列出不带pydoop的HDFS Python中的所有文件 [英] List all files in HDFS Python without pydoop
问题描述
我有一个在centos 6.5上运行的hadoop集群.我目前正在使用python 2.6.由于不相关的原因,我无法升级到python 2.7.由于这个不幸的事实,我无法安装pydoop.在hadoop集群中,我有大量名为raw"yearmonthdaytimehour" .txt的原始数据文件,括号中的所有内容都是数字. 有没有办法在python的hadoop目录中列出所有文件的列表?因此,程序将创建一个类似如下的列表.
I have a hadoop cluster running on centos 6.5. I am currently using python 2.6. For unrelated reasons i can't upgrade to python 2.7. Due to this unfortunate fact i cannot install pydoop. Inside the hadoop cluster i have a large amount of raw data files named raw"yearmonthdaytimehour".txt everything in parenthesis is a number. Is there a way to make a list of all the files in a hadoop directory in python? So the program would create a list that looks something like.
listoffiles=['raw160317220001.txt', 'raw160317230001.txt', ....]
这将使我需要做的一切变得容易得多,因为要从第2天15开始获取文件,我只需要调用dothing(listoffiles [39]).有无关的复杂性说明为什么我必须这样做.
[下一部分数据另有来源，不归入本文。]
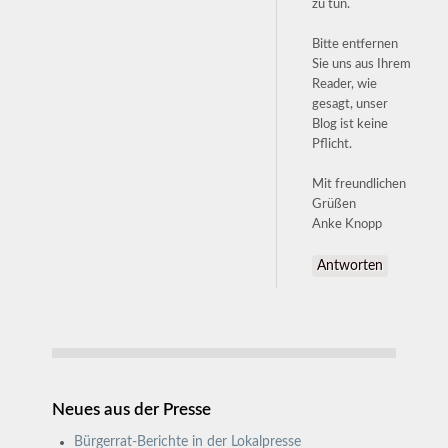
zu tun.
Bitte entfernen
Sie uns aus Ihrem
Reader, wie
gesagt, unser
Blog ist keine
Pflicht.
Mit freundlichen
Grüßen
Anke Knopp
Antworten
Neues aus der Presse
Bürgerrat-Berichte in der Lokalpresse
It would make everything i need to do a lot easier since to get the file from day 2 hour 15 i would just need to call dothing(listoffiles[39]). There are unrelated complications to why i have to do it this way.
我知道可以使用本地目录轻松地做到这一点,但是hadoop使一切变得更加复杂.
I know there is a way to do this easily with local directories, but hadoop makes everything a little more complicated.
推荐答案
我推荐这个Python项目: https://github.com/mtth/hdfs 它使用HttpFS,实际上非常简单快捷.我一直在使用Kerberos的群集上使用它,并且像一个超级按钮一样工作.您只需要设置namenode或HttpFs服务URL.
I would recommend this Python project: https://github.com/mtth/hdfs It uses HttpFS and it's actually quite simple and fast. I've been using it on my cluster with Kerberos and works like a charm. You just need to set the namenode or HttpFs service URL.
这篇关于列出不带pydoop的HDFS Python中的所有文件的文章就介绍到这了,希望我们推荐的答案对大家有所帮助,也希望大家多多支持IT屋!